I wondered, why can't we just match book names? Well, not so easy. Some books have pretty short names, e.g. Meditations [4], or Steve Jobs [5]. Some book name might as well be the name of a movie, e.g. Ready Player One [6]. Simply matching the names of the books would produce a whole lot of irrelevant results.
This is where Deep Learning comes into play. Recent advances in large NLP models (transformers and BERT in particular) have made machine language understanding unprecedentedly accurate. It enables me to fine-tune a BERT model on a couple thousand labeled HN comments and predict accurately whether each word in a comment is part of a book or not - a task commonly termed as Named Entity Recognition (NER).
As a result, my app is able to present a whole lot more results while maintaining desirable accuracy. For example, NER works pretty well on the tough examples I mentioned ([4, 5, 6]). Compared to prior sites, my app captures 9-50X more mentions and thus presents a much more complete picture of what books are recommended on HN.
Furthermore, I've made sure that the comments are presented well in the UI because the recommendations are just as useful as the books.
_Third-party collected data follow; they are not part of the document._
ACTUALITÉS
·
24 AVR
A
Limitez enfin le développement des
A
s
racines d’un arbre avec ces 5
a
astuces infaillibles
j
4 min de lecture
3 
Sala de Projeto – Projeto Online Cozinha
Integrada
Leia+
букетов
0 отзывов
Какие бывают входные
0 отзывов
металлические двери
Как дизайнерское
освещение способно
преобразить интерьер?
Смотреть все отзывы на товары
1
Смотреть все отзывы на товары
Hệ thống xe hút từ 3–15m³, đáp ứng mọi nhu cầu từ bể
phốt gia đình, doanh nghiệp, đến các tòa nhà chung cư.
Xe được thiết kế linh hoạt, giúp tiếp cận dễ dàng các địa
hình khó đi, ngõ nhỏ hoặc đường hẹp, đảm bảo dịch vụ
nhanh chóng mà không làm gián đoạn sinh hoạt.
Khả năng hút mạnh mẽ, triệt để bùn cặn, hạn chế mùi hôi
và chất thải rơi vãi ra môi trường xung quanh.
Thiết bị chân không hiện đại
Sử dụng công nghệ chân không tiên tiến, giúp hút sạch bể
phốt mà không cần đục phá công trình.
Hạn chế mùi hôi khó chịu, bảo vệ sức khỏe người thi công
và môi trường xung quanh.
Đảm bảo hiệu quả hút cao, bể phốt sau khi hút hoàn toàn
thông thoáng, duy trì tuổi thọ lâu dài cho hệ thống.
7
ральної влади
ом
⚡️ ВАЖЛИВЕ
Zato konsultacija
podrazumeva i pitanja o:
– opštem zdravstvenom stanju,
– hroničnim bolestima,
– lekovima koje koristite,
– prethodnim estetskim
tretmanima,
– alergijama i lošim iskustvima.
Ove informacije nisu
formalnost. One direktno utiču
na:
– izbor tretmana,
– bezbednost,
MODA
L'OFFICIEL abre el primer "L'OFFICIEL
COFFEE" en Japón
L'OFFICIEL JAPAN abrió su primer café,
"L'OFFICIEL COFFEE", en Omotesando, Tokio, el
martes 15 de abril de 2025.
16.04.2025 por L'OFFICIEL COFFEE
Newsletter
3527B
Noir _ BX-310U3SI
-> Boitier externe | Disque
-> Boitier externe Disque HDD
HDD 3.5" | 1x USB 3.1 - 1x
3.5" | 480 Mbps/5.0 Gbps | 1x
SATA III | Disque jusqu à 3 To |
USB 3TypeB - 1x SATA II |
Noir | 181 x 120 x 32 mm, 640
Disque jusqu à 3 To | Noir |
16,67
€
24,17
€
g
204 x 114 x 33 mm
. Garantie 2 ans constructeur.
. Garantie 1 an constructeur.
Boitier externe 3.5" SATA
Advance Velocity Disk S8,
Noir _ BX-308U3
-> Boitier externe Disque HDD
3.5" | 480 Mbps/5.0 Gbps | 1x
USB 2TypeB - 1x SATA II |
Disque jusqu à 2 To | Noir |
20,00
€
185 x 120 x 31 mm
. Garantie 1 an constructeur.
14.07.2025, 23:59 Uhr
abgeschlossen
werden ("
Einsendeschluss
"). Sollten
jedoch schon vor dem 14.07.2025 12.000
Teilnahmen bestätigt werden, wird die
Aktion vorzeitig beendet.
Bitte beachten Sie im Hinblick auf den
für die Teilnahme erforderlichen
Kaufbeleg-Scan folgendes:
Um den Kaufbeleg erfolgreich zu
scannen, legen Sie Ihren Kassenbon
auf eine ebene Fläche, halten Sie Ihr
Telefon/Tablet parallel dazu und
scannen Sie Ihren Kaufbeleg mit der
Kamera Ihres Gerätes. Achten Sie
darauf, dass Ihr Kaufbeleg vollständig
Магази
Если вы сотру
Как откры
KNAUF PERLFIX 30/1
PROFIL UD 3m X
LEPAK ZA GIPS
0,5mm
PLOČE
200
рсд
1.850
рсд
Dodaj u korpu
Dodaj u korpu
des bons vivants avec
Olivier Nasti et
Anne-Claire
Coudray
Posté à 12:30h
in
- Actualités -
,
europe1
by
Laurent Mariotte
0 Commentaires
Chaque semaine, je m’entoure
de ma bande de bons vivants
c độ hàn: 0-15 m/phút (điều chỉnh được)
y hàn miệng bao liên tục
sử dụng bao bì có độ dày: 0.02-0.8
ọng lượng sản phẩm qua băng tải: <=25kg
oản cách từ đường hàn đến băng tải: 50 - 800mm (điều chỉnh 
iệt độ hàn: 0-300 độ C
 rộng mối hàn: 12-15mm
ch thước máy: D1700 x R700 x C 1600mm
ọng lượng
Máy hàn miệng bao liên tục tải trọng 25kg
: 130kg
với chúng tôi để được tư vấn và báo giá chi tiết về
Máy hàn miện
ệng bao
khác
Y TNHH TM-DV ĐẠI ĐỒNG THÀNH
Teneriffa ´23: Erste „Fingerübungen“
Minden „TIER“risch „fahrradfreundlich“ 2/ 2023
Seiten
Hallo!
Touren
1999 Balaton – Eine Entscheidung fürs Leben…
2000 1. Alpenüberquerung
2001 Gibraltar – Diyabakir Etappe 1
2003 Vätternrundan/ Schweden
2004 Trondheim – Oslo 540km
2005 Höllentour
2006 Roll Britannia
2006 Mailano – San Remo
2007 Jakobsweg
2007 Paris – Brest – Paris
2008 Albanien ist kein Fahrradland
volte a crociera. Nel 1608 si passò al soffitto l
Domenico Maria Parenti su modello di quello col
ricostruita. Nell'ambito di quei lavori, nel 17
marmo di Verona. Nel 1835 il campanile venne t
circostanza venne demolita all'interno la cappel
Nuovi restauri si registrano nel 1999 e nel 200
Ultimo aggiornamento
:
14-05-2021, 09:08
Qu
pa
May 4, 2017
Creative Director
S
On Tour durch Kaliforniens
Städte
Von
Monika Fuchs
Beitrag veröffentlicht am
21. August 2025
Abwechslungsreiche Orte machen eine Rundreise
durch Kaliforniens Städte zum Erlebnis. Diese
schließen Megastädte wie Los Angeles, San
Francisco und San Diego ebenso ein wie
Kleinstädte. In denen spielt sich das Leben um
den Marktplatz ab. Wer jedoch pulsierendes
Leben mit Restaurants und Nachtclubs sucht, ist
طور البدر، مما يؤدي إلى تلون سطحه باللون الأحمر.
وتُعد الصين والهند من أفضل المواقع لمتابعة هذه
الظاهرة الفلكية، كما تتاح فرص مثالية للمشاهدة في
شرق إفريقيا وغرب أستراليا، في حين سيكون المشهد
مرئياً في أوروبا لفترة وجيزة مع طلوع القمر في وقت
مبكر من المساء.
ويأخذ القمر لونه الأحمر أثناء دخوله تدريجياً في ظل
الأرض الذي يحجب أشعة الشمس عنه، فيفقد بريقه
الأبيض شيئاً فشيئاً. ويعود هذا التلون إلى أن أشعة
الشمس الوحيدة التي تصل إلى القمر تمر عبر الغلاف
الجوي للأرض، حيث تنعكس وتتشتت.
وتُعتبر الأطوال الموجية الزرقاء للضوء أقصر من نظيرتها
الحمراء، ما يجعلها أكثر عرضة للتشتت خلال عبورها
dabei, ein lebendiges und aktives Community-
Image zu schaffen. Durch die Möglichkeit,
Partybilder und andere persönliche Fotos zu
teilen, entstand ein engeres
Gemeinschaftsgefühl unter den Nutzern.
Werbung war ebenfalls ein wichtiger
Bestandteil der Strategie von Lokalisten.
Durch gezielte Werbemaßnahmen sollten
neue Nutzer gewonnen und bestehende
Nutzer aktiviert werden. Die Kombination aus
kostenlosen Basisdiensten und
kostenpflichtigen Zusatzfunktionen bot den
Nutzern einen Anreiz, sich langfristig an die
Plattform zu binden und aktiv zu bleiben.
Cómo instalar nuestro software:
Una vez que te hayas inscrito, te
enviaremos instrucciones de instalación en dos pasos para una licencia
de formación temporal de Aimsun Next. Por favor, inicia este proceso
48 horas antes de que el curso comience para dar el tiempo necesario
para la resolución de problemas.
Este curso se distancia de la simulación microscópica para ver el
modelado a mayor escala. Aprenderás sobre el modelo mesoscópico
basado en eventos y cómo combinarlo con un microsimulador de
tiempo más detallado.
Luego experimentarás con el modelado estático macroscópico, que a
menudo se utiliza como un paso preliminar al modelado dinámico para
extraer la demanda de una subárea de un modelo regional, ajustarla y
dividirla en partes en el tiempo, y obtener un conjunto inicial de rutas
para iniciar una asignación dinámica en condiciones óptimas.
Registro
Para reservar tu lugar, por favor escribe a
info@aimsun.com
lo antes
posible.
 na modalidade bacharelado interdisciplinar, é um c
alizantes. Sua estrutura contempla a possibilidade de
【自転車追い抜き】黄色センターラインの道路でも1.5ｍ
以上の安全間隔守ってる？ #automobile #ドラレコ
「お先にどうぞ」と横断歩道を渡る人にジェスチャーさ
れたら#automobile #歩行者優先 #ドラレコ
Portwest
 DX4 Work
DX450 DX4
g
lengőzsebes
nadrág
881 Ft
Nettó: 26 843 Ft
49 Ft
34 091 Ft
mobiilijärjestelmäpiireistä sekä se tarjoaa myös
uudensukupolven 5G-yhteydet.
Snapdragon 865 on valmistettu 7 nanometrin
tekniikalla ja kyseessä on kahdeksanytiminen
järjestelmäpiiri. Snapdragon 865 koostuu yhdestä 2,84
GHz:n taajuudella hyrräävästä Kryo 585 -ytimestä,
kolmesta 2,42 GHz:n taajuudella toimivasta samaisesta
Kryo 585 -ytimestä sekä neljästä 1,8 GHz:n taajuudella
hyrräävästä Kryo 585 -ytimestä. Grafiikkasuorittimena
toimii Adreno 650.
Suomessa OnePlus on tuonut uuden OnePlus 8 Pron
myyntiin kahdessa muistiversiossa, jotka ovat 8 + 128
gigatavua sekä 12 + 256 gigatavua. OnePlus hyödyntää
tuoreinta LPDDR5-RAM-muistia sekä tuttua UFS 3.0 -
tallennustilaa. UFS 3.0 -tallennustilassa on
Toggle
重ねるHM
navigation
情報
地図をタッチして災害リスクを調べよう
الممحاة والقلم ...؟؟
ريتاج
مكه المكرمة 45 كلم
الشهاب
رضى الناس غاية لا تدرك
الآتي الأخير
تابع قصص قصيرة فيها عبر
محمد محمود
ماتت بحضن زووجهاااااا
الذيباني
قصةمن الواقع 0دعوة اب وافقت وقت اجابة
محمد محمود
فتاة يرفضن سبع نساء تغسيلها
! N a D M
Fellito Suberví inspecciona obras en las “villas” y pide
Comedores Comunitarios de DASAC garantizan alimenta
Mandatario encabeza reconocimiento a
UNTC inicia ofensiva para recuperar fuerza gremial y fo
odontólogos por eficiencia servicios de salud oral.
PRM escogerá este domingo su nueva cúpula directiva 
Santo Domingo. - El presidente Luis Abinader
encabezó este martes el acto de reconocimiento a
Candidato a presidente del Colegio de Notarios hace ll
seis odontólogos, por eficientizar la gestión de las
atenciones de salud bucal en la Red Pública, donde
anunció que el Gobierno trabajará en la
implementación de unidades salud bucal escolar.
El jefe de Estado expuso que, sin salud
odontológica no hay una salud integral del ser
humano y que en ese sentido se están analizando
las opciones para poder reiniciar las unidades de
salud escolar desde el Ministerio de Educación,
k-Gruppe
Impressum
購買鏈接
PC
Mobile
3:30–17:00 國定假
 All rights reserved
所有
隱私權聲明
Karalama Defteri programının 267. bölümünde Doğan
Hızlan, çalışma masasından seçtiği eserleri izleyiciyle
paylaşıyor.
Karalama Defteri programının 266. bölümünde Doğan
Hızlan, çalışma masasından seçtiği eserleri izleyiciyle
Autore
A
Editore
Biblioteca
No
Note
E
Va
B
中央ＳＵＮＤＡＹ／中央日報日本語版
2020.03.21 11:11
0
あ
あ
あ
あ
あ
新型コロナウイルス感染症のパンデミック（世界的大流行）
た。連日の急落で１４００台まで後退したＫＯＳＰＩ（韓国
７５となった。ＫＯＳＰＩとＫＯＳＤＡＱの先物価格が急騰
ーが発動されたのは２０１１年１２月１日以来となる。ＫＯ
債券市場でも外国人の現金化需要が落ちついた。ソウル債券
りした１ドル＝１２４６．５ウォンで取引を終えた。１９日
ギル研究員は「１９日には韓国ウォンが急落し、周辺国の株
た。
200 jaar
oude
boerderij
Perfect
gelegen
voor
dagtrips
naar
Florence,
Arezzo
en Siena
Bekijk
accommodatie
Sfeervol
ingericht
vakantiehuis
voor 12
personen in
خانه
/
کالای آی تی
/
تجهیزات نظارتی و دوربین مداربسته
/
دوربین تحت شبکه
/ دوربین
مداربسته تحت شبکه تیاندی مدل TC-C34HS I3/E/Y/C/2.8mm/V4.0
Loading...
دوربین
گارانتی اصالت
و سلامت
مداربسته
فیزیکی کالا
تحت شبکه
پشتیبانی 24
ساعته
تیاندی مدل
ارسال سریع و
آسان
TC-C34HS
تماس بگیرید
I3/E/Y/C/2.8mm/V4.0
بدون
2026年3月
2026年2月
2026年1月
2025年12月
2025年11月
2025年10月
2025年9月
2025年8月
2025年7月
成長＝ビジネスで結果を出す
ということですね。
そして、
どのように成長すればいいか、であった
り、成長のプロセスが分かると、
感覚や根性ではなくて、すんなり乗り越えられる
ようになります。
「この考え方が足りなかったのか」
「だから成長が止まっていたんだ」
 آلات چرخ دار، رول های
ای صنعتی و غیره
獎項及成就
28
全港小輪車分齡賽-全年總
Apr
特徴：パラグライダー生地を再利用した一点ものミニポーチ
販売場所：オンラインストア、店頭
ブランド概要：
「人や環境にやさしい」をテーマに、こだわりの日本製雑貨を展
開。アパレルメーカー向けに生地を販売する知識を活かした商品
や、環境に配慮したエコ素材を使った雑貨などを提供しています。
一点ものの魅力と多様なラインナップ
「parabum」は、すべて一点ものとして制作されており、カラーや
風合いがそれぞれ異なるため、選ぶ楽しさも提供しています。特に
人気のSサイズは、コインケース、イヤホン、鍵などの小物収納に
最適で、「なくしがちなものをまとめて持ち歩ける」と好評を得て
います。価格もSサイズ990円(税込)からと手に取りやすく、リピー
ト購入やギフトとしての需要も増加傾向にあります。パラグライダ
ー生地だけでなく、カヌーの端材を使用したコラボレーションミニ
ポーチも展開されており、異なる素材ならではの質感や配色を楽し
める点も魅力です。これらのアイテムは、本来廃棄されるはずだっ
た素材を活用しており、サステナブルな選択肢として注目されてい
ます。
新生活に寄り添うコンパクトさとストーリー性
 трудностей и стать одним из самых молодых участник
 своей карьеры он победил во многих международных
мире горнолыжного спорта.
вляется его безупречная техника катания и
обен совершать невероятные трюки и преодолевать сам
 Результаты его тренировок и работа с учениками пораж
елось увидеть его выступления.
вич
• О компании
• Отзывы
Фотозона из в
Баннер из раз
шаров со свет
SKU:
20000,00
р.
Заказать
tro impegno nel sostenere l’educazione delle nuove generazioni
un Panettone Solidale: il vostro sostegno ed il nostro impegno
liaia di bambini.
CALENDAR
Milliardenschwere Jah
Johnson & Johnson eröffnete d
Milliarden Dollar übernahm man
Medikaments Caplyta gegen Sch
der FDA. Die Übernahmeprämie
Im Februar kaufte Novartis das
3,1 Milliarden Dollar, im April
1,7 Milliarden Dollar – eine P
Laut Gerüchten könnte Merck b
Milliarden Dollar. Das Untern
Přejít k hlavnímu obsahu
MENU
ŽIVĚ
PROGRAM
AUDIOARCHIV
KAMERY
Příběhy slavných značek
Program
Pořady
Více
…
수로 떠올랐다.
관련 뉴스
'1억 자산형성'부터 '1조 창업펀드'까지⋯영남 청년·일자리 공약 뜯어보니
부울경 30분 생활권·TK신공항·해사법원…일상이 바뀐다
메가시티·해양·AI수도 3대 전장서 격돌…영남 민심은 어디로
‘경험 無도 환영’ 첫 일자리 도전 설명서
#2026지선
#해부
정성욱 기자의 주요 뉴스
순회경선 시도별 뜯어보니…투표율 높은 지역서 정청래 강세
I highlighted the mentioned book name, and used a custom NLP-based ranking function to sort the comments. These are non-trivial improvements over prior sites, which I hope you can find useful.
Nevertheless, this app is not without limitations: 1) matching book names would fail when two books have the same or similar names; 2) although not often, this approach would wrongly classify some short stop-word names [7] and 3) sometimes NER fails to see that the commenter actually hates the book. These problems can be alleviated with more Deep Learning. For 1), one can use BERT to learn the authors mentioned which can be used as a filtering criteria. 2) and 3) should be fixable with more training data (currently there are only ~4,000 hand-labeled HN comments).
Lastly, I'd like to especially thank my gf who helped me label ~1,000 comments, which boosted the model accuracy by 5 percent! I also want to thank the people who create and maintain the HackerNews big query dataset [8]. And of course, thank everyone on HN who recommends books to others.
Hope you enjoy this app! Feedback and suggestions are welcome :)
[1] https://news.ycombinator.com/item?id=15169611
[2] https://news.ycombinator.com/item?id=10924741
[3] https://news.ycombinator.com/item?id=12365693
[4] https://hacker-recommended-books.vercel.app/category/0/all-t...
[5] https://hacker-recommended-books.vercel.app/category/1/all-t...
[6] https://hacker-recommended-books.vercel.app/category/0/all-t...
[7] https://hacker-recommended-books.vercel.app/category/12/past...
[8] https://news.ycombinator.com/item?id=19304326
P.s. The amazon links are NOT sponsored. This app is free of monetization.